ECLI:NL:RBZUT:2008:BE2743
Rechtbank Zutphen
- Eerste aanleg - meervoudig
- A. Kleinrensink
- H. Hödl
- J. Gilhuis
- Rechtspraak.nl
Verlenging van terbeschikkingstelling voor een veroordeelde in het tbs-circuit
Op 27 juni 2008 is een vordering tot verlenging van de terbeschikkingstelling van een veroordeelde ingediend bij de Rechtbank Zutphen. De vordering, gedateerd 25 juni 2008, werd behandeld op 1 augustus 2008. De rechtbank heeft de relevante stukken bekeken, waaronder een verlengingsadvies van 22 mei 2008, opgesteld door drs. E.A.M. Terpstra, drs. H.M. Niehoff en drs. S.U. Leeuwestein, en de wettelijke aantekeningen van de periode van 23 november 2005 tot 13 december 2007. De betrokkene verblijft sinds 23 maart 2004 in Hoeve Boschoord en is sinds 23 mei 2007 op de besloten afdeling De Zilverspar. Het verlengingsadvies wijst op de afhankelijkheid van de betrokkene van intensieve begeleiding en de noodzaak van een gefaseerde invoer van vrijheden. De risico-inschatting zonder begeleiding is matig op korte termijn en hoog op lange termijn, terwijl deze met begeleiding laag is. De behandelaars adviseren om de TBS met twee jaar te verlengen, omdat de behandeling naar verwachting niet binnen deze termijn kan worden afgerond.
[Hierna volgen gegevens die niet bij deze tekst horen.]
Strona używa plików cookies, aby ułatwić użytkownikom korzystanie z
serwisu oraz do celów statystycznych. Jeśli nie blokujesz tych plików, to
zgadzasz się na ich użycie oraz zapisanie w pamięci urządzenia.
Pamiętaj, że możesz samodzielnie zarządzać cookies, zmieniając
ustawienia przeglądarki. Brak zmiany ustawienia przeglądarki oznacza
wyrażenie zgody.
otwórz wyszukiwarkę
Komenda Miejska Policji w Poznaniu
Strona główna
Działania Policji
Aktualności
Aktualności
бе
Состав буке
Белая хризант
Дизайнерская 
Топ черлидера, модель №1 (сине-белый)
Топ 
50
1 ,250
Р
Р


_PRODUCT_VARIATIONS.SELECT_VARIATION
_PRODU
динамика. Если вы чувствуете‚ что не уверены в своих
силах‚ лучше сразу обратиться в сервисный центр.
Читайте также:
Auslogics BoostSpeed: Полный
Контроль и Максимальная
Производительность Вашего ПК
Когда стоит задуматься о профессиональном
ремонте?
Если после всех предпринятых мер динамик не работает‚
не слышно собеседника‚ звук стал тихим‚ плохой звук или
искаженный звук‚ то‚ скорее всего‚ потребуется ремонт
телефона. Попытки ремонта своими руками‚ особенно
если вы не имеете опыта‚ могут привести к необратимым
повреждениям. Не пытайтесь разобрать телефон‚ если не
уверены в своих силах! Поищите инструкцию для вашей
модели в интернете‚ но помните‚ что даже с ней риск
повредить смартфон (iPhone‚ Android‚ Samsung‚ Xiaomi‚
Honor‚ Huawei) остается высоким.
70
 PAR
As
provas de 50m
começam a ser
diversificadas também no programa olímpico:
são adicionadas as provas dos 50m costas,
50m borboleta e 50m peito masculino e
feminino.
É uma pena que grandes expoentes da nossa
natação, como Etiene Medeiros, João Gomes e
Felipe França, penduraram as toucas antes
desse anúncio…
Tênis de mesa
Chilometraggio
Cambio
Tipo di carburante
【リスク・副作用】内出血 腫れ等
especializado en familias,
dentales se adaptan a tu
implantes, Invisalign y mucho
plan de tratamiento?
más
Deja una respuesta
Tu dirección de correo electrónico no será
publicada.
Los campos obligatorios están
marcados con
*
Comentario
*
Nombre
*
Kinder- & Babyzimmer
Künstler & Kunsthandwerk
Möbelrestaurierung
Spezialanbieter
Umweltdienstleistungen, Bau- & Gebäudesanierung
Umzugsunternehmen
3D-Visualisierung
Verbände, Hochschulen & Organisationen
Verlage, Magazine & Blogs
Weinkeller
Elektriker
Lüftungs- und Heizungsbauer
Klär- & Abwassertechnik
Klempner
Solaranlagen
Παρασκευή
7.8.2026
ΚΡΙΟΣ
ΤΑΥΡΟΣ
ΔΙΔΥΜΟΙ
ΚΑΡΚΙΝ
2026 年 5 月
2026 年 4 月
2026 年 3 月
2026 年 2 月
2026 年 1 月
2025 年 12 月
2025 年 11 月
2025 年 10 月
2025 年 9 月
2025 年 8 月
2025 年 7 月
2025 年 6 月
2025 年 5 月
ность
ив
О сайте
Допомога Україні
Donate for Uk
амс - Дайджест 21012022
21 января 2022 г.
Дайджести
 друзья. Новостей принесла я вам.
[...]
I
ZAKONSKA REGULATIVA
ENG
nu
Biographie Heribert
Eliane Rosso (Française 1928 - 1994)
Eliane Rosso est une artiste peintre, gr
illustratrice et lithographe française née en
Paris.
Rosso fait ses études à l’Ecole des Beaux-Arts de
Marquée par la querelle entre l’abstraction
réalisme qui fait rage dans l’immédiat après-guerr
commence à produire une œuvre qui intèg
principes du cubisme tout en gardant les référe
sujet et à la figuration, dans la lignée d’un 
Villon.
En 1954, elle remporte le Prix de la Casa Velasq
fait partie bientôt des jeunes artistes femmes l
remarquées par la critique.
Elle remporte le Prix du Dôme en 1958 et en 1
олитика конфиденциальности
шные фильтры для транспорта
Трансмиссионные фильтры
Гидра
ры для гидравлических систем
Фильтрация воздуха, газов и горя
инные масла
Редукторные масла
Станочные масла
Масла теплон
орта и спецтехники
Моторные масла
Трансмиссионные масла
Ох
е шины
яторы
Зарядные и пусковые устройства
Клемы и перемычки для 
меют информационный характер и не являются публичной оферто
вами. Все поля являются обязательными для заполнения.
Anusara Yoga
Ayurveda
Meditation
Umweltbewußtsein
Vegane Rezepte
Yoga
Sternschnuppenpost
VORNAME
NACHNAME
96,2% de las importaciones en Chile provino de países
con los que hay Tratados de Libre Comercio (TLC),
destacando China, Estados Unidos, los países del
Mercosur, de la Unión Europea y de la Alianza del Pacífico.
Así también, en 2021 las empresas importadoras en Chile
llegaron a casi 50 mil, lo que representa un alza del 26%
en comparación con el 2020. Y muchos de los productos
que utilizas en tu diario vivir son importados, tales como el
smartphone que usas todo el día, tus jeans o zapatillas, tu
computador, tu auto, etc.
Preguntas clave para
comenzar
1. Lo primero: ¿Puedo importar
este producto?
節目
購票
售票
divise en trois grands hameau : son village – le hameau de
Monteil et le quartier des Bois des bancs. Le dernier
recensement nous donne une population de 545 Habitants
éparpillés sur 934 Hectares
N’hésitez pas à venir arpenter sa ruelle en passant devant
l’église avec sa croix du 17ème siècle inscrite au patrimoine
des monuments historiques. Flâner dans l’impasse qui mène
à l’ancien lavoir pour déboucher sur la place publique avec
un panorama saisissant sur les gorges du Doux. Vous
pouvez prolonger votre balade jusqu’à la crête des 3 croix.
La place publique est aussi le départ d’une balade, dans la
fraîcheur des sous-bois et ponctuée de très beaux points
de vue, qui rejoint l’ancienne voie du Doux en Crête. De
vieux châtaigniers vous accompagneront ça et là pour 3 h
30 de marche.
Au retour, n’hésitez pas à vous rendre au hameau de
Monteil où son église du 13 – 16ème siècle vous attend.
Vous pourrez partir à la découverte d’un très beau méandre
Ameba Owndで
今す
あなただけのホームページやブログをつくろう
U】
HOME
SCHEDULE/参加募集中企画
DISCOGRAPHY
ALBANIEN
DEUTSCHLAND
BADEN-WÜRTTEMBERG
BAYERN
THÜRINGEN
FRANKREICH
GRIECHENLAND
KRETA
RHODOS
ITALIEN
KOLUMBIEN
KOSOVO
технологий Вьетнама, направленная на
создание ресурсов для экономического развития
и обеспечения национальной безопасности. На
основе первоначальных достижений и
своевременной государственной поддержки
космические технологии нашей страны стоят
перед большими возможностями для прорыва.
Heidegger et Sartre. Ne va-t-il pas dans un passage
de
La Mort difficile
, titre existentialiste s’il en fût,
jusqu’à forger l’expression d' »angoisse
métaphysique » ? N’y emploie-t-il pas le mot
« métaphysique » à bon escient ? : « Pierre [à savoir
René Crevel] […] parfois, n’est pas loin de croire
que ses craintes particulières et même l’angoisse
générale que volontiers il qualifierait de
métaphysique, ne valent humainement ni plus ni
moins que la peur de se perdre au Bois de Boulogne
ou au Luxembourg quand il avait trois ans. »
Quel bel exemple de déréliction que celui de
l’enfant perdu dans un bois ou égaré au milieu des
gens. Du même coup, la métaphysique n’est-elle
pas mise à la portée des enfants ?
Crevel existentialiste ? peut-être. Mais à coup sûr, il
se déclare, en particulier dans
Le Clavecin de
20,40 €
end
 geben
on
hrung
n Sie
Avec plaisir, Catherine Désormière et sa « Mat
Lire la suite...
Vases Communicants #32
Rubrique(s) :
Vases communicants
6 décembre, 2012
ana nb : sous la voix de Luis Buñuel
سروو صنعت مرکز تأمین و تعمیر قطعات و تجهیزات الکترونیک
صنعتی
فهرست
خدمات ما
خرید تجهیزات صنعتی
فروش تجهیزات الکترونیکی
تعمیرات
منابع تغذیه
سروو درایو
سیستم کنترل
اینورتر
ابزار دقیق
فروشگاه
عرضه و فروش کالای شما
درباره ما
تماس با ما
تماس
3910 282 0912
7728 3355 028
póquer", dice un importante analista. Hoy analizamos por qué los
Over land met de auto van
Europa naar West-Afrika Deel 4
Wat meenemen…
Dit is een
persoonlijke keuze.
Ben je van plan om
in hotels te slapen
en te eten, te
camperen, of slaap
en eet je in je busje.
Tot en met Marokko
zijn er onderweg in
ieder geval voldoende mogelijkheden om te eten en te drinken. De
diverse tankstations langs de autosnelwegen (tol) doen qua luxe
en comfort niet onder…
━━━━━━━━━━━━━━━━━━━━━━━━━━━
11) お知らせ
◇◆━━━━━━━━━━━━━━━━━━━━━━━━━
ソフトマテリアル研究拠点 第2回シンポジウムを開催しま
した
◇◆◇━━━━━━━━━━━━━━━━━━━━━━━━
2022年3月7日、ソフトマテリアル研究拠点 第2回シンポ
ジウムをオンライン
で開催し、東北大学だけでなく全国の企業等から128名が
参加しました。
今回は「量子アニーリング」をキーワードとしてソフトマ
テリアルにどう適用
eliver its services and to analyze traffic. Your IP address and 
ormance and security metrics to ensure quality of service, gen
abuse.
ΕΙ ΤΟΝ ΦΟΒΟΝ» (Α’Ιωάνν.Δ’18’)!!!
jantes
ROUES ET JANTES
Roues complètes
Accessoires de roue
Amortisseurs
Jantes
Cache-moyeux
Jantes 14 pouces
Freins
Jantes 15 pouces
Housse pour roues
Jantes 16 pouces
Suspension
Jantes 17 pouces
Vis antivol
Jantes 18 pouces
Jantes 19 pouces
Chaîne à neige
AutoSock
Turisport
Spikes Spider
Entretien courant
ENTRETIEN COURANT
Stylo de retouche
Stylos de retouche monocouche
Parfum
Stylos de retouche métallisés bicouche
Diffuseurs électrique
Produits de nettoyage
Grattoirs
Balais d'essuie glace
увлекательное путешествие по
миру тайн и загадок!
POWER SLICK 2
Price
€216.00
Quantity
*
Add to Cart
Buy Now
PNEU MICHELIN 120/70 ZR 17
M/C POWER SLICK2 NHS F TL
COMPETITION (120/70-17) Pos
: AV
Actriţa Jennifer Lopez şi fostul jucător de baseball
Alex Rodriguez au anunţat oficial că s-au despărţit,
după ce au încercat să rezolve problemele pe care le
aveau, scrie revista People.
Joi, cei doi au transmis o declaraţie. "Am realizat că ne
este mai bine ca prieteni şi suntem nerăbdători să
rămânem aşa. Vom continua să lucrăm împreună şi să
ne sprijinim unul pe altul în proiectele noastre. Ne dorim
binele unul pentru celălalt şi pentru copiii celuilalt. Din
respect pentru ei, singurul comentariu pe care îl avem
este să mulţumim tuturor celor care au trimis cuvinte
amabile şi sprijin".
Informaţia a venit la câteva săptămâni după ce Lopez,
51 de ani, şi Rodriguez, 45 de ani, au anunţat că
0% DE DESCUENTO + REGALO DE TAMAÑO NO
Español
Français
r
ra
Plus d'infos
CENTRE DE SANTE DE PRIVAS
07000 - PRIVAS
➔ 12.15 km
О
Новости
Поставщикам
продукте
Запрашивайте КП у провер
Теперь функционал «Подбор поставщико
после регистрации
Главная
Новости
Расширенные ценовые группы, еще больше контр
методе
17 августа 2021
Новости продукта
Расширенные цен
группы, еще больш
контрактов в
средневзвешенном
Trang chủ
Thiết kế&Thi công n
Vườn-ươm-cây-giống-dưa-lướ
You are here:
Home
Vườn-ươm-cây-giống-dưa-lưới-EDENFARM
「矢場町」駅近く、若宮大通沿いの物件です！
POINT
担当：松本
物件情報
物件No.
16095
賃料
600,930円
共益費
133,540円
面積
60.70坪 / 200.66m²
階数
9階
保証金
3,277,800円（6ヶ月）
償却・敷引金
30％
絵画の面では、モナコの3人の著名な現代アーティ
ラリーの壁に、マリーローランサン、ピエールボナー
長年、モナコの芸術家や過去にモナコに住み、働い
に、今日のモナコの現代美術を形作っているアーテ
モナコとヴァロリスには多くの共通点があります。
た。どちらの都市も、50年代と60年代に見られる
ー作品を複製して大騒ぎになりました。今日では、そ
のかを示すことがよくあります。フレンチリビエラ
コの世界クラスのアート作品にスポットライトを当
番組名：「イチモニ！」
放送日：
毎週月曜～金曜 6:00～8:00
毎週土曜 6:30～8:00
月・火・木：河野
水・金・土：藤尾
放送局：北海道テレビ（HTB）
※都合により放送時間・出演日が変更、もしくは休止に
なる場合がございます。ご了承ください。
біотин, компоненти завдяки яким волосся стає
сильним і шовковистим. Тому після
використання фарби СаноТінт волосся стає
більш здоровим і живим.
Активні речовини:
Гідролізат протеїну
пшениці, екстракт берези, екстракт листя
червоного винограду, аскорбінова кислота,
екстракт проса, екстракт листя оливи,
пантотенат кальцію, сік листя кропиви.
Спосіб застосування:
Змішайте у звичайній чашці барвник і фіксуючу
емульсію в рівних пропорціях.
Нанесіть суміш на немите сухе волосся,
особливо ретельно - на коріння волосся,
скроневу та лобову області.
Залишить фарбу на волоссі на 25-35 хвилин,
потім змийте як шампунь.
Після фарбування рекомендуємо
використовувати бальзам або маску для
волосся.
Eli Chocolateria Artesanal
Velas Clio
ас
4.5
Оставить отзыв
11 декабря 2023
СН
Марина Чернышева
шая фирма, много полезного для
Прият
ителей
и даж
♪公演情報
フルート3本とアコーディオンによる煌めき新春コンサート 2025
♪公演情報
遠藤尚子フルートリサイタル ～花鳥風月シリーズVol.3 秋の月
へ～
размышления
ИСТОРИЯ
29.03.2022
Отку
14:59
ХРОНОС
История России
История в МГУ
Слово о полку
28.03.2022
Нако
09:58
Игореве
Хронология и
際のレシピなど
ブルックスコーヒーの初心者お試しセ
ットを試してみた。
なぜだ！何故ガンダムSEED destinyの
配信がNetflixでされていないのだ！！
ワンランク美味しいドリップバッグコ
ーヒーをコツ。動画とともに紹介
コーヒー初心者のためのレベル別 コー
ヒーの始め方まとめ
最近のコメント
Tijdens de zitting hebben de raadsman en de betrokkene zich gerefereerd aan het oordeel van de rechtbank, maar verzocht om een verlenging van slechts één jaar. Dit verzoek is gedaan met de argumentatie dat de betrokkene al veertien jaar in het tbs-circuit verblijft en dat de ontwikkelingen bij Hoeve Boschoord positief zijn. De rechtbank concludeert echter dat de veiligheid van anderen vereist dat de terbeschikkingstelling met twee jaar wordt verlengd. De aanpak van de kliniek lijkt vruchten af te werpen, en een kortere verlenging zou contraproductief kunnen zijn.
De rechtbank heeft daarom besloten om de termijn van de terbeschikkingstelling van de betrokkene met twee jaar te verlengen. Deze beslissing is genomen door de rechters A. Kleinrensink, H. Hödl en J. Gilhuis, en is uitgesproken op de openbare terechtzitting van 15 augustus 2008.